The purple light from the Papal stage, centre-notched with a gargantuan glowing cross, lights up the swelling froth of the water ten metres away. Pope Francis is delivering his address on Saturday evening. Speaking in porteño Spanish, he talks about the Parable of the Sowers, and how when we face the problems of faith, we invent the myth of having stony, thorny ground, as a reason why the seed of God hadn’t grown in us. Pope Francis, with the virtuoso rhetoric that is his style, then asked each of us to find a small morsel of fertile ground, in the field – a metaphor we, packed like sardines in a tin on the Campus Fidei, could well appreciate.

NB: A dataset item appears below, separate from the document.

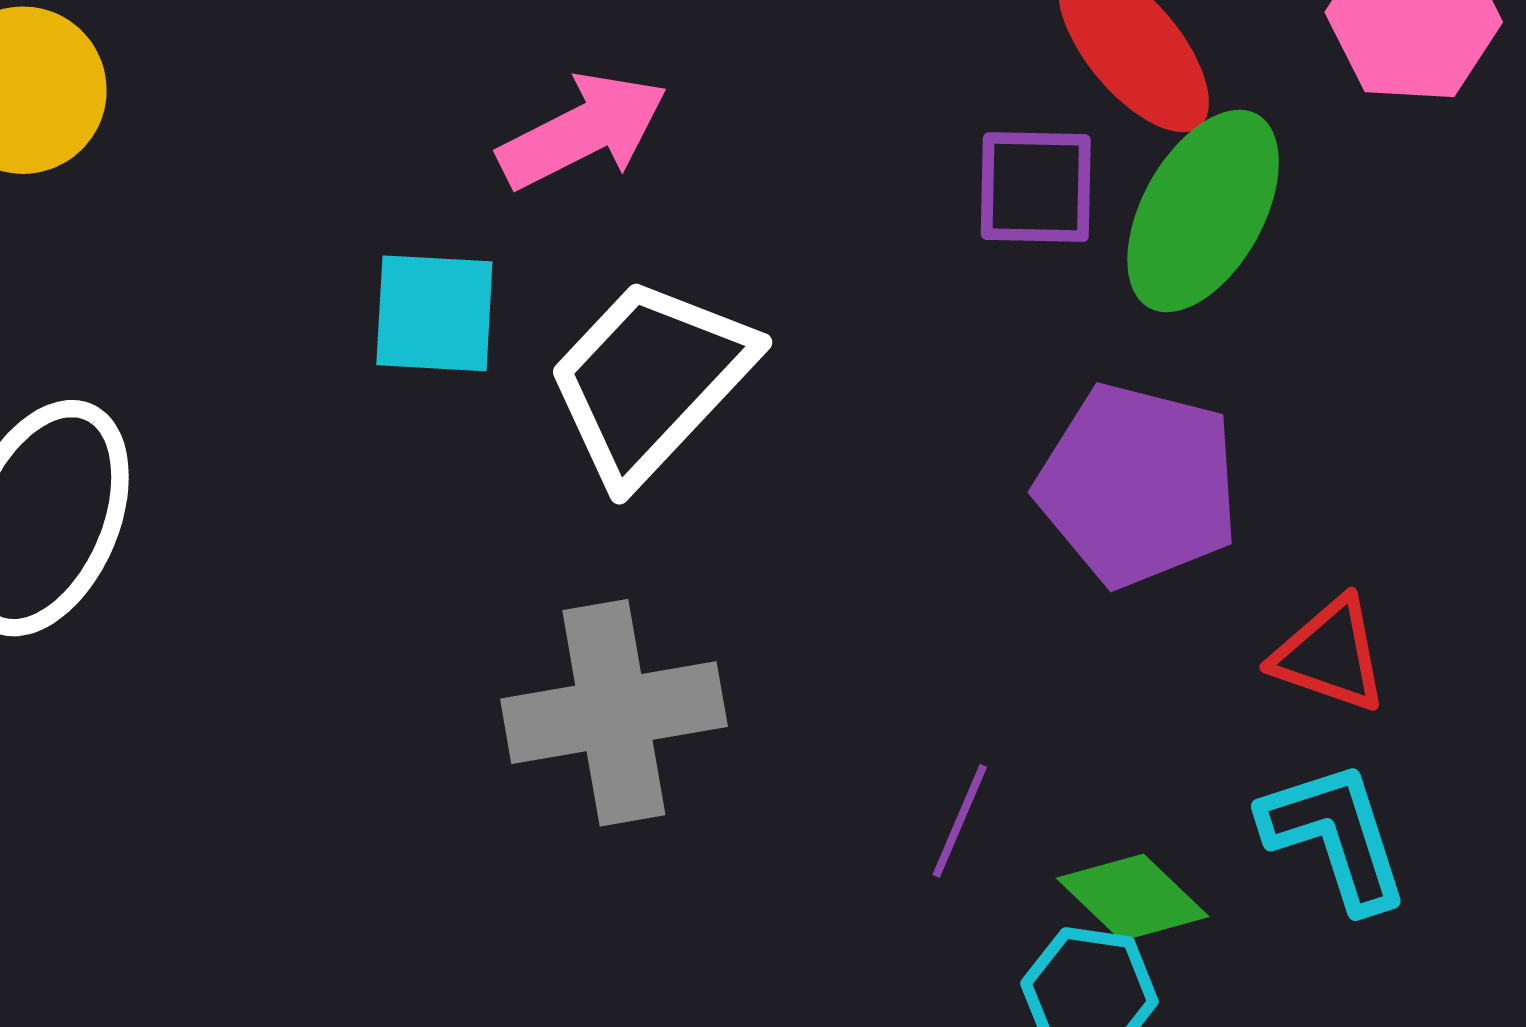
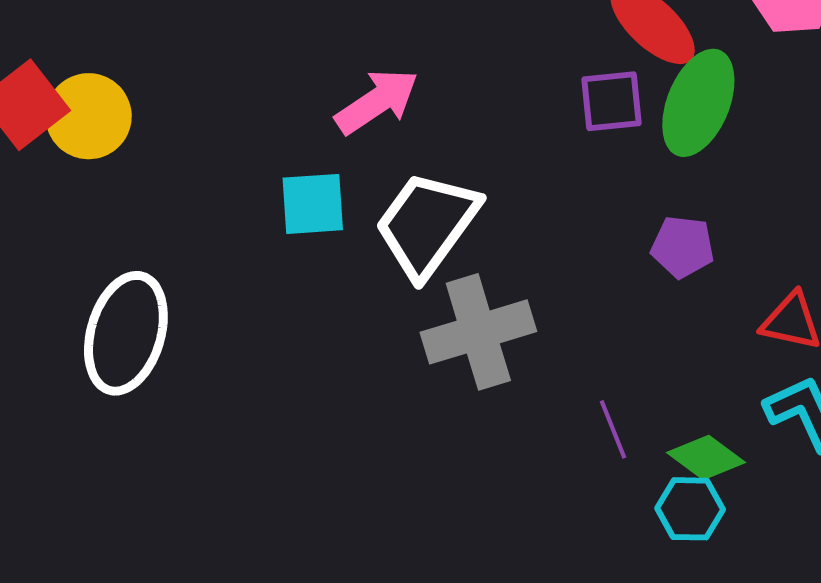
purple pentagon: (1138, 485) -> (683, 247), size x0.6
gray cross: (614, 713) -> (478, 332), moved
purple line: (960, 821) -> (613, 429), turned -38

Later, the crowd laid down and slept. There were so many in the sand. People sleeping with yellow blankets with rose patterns, leopard print blankets, sleeping bags, a Paraguayan flag roped to railings, tents, families embracing for warmth on inflatable mattresses, people lying on folded-out cardboard boxes, nuns wearing Spiderman blankets, drums playing in the background, singing. The figures sleeping in the sand were uncountable, they carried on for three and a half kilometres.
Following the drum noises, I discover a Chilean group from the Camino Neocatecumenal, who, to a backing of drums and guitar, are dancing a samba-style on the Avenida Atlantica, a dance particular to the Camino – a dance which has Jewish roots. Israel, a young pilgrim from Santiago, teaches me, sipping a caipirinha. Israel’s brother, Felipe, aged 22, drinks a beer and tells me he saw snow for the first time on this pilgrimage – when he passed through Mendoza, Argentina.

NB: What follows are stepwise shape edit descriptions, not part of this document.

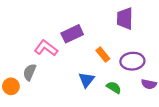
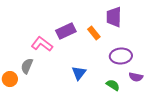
orange rectangle: (103, 55) -> (94, 33), moved
green semicircle: (114, 87) -> (113, 85), moved

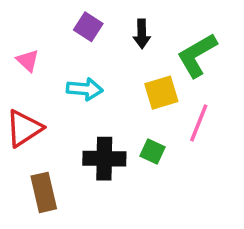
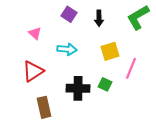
green L-shape: (197, 55) -> (138, 17), moved

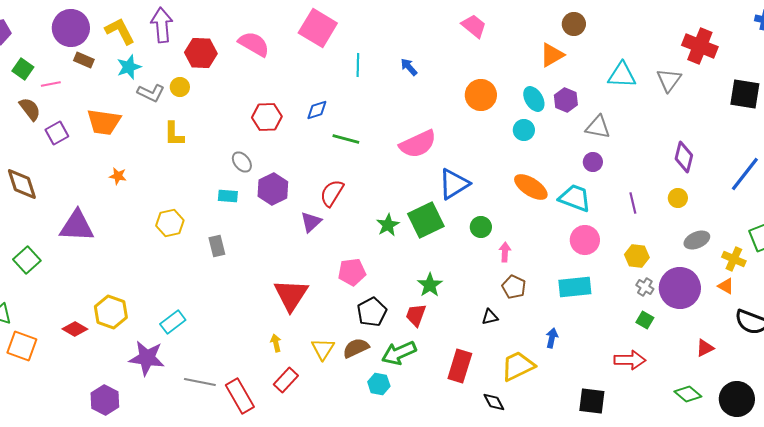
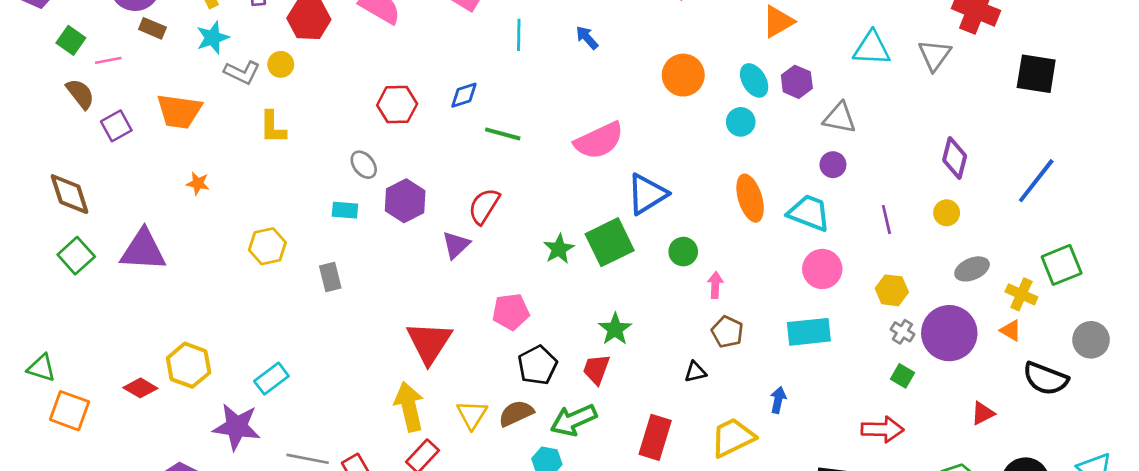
orange ellipse: (531, 187) -> (750, 198), turned 40
green square: (27, 260) -> (76, 256), moved
yellow arrow: (276, 343) -> (409, 407), size x2.0

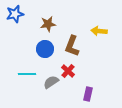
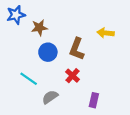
brown star: (48, 24) -> (39, 28), moved
cyan line: (27, 74) -> (29, 79), turned 36
gray semicircle: (51, 82) -> (50, 97), moved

I pick my way through the crowd, and bump into a group of fellow Argentines: Elisabeth and Laura, who are from the Colegio Máximo and the cathedral of San Miguel in Buenos Aires – where Pope Francis was a rector in the 1980s. They have come in a group of 250.
It’s getting cold around 4.30 am, and a local hawker selling gloves is darting between the tightly packed sleepers. The Southern Cross has shifted in the sky, snores drone intermittently, but the main protagonist is the deep, terrifyingly soft sense of calm. It left a deep, deep memory.

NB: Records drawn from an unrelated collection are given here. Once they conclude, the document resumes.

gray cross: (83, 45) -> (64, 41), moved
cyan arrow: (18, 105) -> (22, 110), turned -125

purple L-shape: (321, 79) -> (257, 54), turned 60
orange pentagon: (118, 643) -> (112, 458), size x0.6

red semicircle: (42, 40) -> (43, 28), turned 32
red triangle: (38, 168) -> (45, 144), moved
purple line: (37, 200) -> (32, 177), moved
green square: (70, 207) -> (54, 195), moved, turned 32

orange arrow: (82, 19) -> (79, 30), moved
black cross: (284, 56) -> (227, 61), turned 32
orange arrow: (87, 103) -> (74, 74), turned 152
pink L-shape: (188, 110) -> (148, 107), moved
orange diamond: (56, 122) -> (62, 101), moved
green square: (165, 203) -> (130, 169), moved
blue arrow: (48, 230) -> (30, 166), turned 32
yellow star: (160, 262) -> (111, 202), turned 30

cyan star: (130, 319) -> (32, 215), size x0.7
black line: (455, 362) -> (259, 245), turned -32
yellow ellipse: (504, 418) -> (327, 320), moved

The sky is now a faint pink. I am sharing a cigarette break with some fellows from Quito, when we both see it. Dawn has broken. The Vigil is drawing to a close. I walk on to Avenida Nossa Senhora De Copacabana. Here, there are similar prostrate figures, but skinny, wretched, with filthy rags for blankets, and perhaps with no seed, or flower, growing on their patch of cement – they are different pilgrims.